[Dataset entries]
———

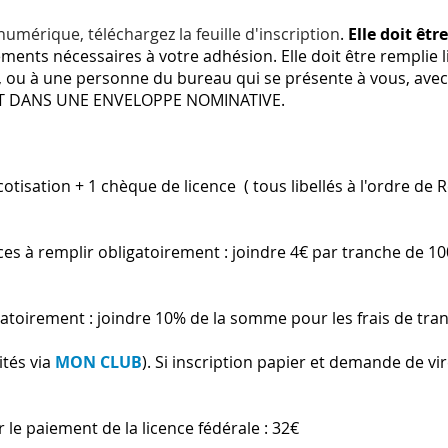
numérique, téléchargez la feuille d'inscription
.
Elle doit êtr
léments nécessaires à votre adhésion. Elle doit être remplie 
, ou à une personne du bureau qui se présente à vous, avec
OUT DANS UNE ENVELOPPE NOMINATIVE.
cotisation
+ 1 chèque de licence ( tous libellés à l'ordre de
s à remplir obligatoirement : joindre 4€ par tranche de 10
gatoirement : joindre 10% de la somme pour les frais de tran
tés via
MON CLUB
). Si inscription papier et demande de v
 le paiement de la licence fédérale : 32€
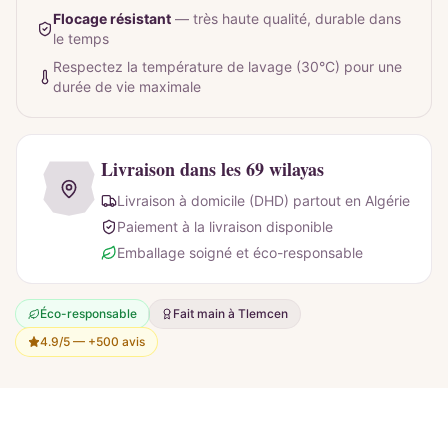
Flocage résistant
—
très haute qualité, durable dans
le temps
Respectez la température de lavage (30°C) pour une
durée de vie maximale
Livraison dans les 69 wilayas
Livraison à domicile (DHD) partout en Algérie
Paiement à la livraison disponible
Emballage soigné et éco-responsable
Éco-responsable
Fait main à Tlemcen
4.9/5 —
+500 avis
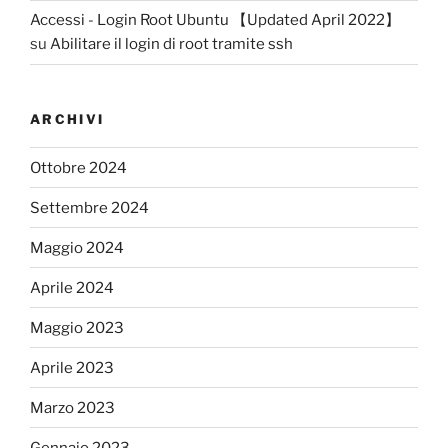
Accessi - Login Root Ubuntu 【Updated April 2022】
su
Abilitare il login di root tramite ssh
ARCHIVI
Ottobre 2024
Settembre 2024
Maggio 2024
Aprile 2024
Maggio 2023
Aprile 2023
Marzo 2023
Gennaio 2023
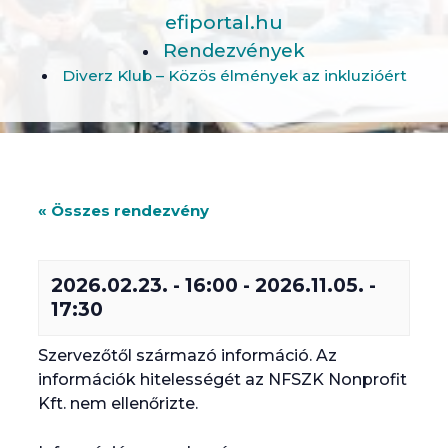
efiportal.hu
Rendezvények
Diverz Klub – Közös élmények az inkluzióért
« Összes rendezvény
2026.02.23. - 16:00
-
2026.11.05. -
17:30
Szervezőtől származó információ. Az
információk hitelességét az NFSZK Nonprofit
Kft. nem ellenőrizte.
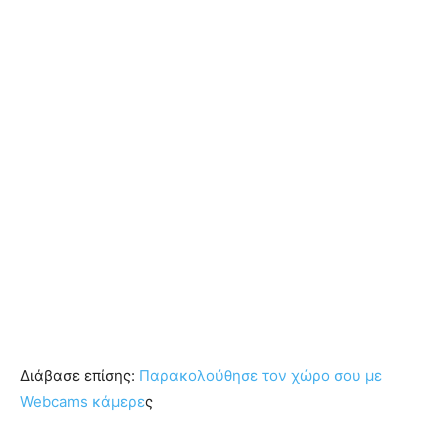
Διάβασε επίσης:
Παρακολούθησε τον χώρο σου με
Webcams κάμερε
ς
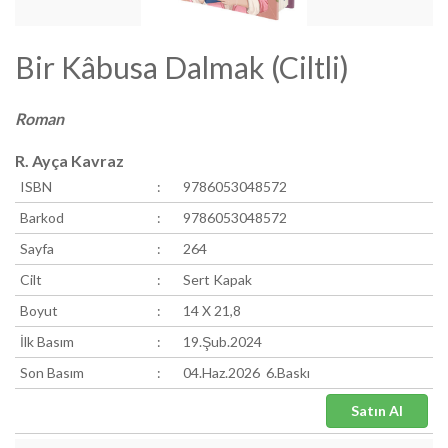
Bir Kâbusa Dalmak (Ciltli)
Roman
R. Ayça Kavraz
ISBN
:
9786053048572
Barkod
:
9786053048572
Sayfa
:
264
Cilt
:
Sert Kapak
Boyut
:
14 X 21,8
İlk Basım
:
19.Şub.2024
Son Basım
:
04.Haz.2026 6.Baskı
Satın Al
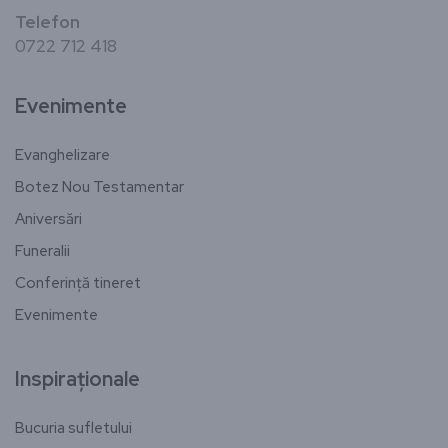
Telefon
0722 712 418
Evenimente
Evanghelizare
Botez Nou Testamentar
Aniversări
Funeralii
Conferință tineret
Evenimente
Inspiraționale
Bucuria sufletului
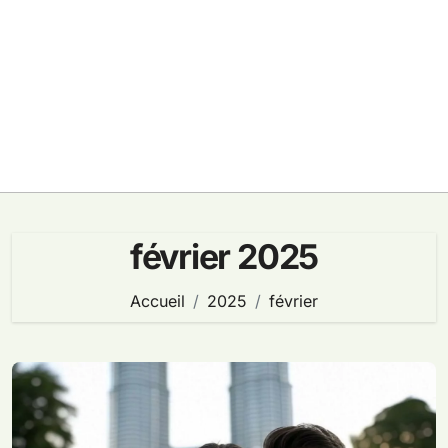
février 2025
Accueil
2025
février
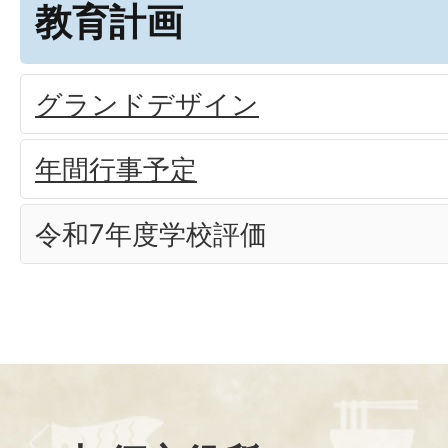
教育計画
グランドデザイン
年間行事予定
令和7年度学校評価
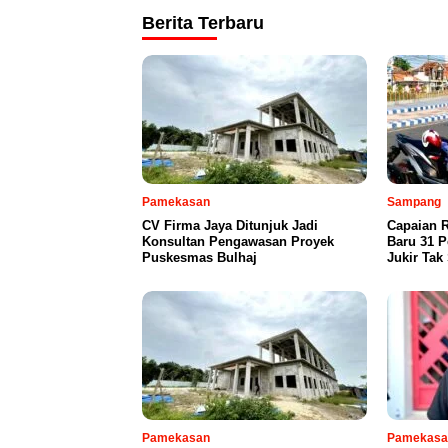
Berita Terbaru
Pamekasan
Sampang
CV Firma Jaya Ditunjuk Jadi
Capaian R
Konsultan Pengawasan Proyek
Baru 31 P
Puskesmas Bulhaj
Jukir Tak
Pamekasan
Pamekasa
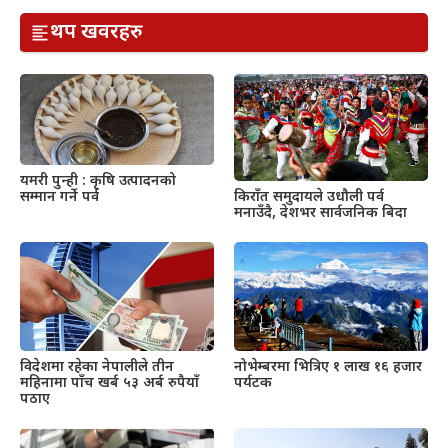
थप खवरहरु
यमरी पुन्ही : कृषि उत्पादनको
सम्मान गर्ने पर्व
किराँत समुदायले उधौली पर्व
मनाउँदै, देशभर सार्वजनिक बिदा
विदेशमा रहेका नेपालीले तीन
नोभेम्बरमा भित्रिए १ लाख १६ हजार
महिनामा पाँच खर्ब ५३ अर्ब रुपैयाँ
पर्यटक
पठाए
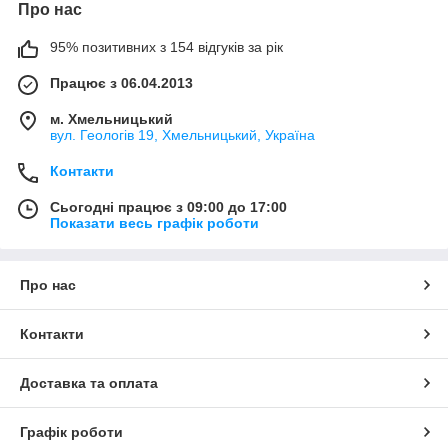
Про нас
95% позитивних з 154 відгуків за рік
Працює з 06.04.2013
м. Хмельницький
вул. Геологів 19, Хмельницький, Україна
Контакти
Сьогодні працює з 09:00 до 17:00
Показати весь графік роботи
Про нас
Контакти
Доставка та оплата
Графік роботи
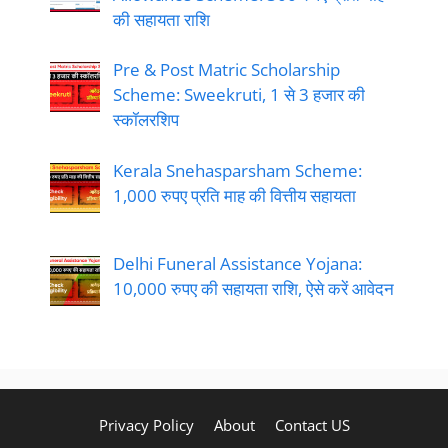
की सहायता राशि
Pre & Post Matric Scholarship
Scheme: Sweekruti, 1 से 3 हजार की
स्कॉलरशिप
Kerala Snehasparsham Scheme:
1,000 रुपए प्रति माह की वित्तीय सहायता
Delhi Funeral Assistance Yojana:
10,000 रुपए की सहायता राशि, ऐसे करें आवेदन
Privacy Policy
About
Contact US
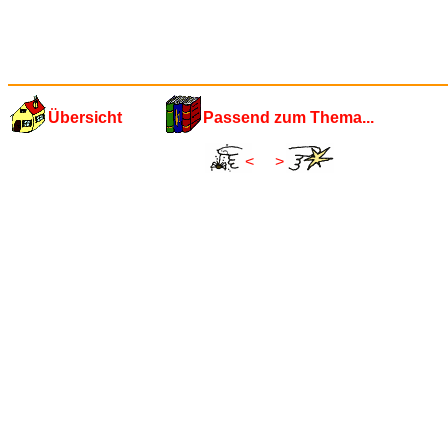
Übersicht
Passend zum Thema...
<
>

———

Requirement:
The entries above need to be transcribed exactly, with the images left out.

Task solution:
numérique, téléchargez la feuille d'inscription
.
Elle doit êtr
léments nécessaires à votre adhésion. Elle doit être remplie 
, ou à une personne du bureau qui se présente à vous, avec
OUT DANS UNE ENVELOPPE NOMINATIVE.
cotisation
+ 1 chèque de licence ( tous libellés à l'ordre de
s à remplir obligatoirement : joindre 4€ par tranche de 10
gatoirement : joindre 10% de la somme pour les frais de tran
tés via
MON CLUB
). Si inscription papier et demande de v
 le paiement de la licence fédérale : 32€
Flocage résistant
—
très haute qualité, durable dans
le temps
Respectez la température de lavage (30°C) pour une
durée de vie maximale
Livraison dans les 69 wilayas
Livraison à domicile (DHD) partout en Algérie
Paiement à la livraison disponible
Emballage soigné et éco-responsable
Éco-responsable
Fait main à Tlemcen
4.9/5 —
+500 avis
Accessi - Login Root Ubuntu 【Updated April 2022】
su
Abilitare il login di root tramite ssh
ARCHIVI
Ottobre 2024
Settembre 2024
Maggio 2024
Aprile 2024
Maggio 2023
Aprile 2023
Marzo 2023
Gennaio 2023
efiportal.hu
Rendezvények
Diverz Klub – Közös élmények az inkluzióért
« Összes rendezvény
2026.02.23. - 16:00
-
2026.11.05. -
17:30
Szervezőtől származó információ. Az
információk hitelességét az NFSZK Nonprofit
Kft. nem ellenőrizte.
Διάβασε επίσης:
Παρακολούθησε τον χώρο σου με
Webcams κάμερε
ς
Bir Kâbusa Dalmak (Ciltli)
Roman
R. Ayça Kavraz
ISBN
:
9786053048572
Barkod
:
9786053048572
Sayfa
:
264
Cilt
:
Sert Kapak
Boyut
:
14 X 21,8
İlk Basım
:
19.Şub.2024
Son Basım
:
04.Haz.2026 6.Baskı
Satın Al
Telefon
0722 712 418
Evenimente
Evanghelizare
Botez Nou Testamentar
Aniversări
Funeralii
Conferință tineret
Evenimente
Inspiraționale
Bucuria sufletului
février 2025
Accueil
2025
février
教育計画
グランドデザイン
年間行事予定
令和7年度学校評価
Berita Terbaru
Pamekasan
Sampang
CV Firma Jaya Ditunjuk Jadi
Capaian R
Konsultan Pengawasan Proyek
Baru 31 P
Puskesmas Bulhaj
Jukir Tak
Pamekasan
Pamekasa
थप खवरहरु
यमरी पुन्ही : कृषि उत्पादनको
सम्मान गर्ने पर्व
किराँत समुदायले उधौली पर्व
मनाउँदै, देशभर सार्वजनिक बिदा
विदेशमा रहेका नेपालीले तीन
नोभेम्बरमा भित्रिए १ लाख १६ हजार
महिनामा पाँच खर्ब ५३ अर्ब रुपैयाँ
पर्यटक
पठाए
Про нас
95% позитивних з 154 відгуків за рік
Працює з 06.04.2013
м. Хмельницький
вул. Геологів 19, Хмельницький, Україна
Контакти
Сьогодні працює з 09:00 до 17:00
Показати весь графік роботи
Про нас
Контакти
Доставка та оплата
Графік роботи
की सहायता राशि
Pre & Post Matric Scholarship
Scheme: Sweekruti, 1 से 3 हजार की
स्कॉलरशिप
Kerala Snehasparsham Scheme:
1,000 रुपए प्रति माह की वित्तीय सहायता
Delhi Funeral Assistance Yojana:
10,000 रुपए की सहायता राशि, ऐसे करें आवेदन
Privacy Policy
About
Contact US
Übersicht
Passend zum Thema...
<
>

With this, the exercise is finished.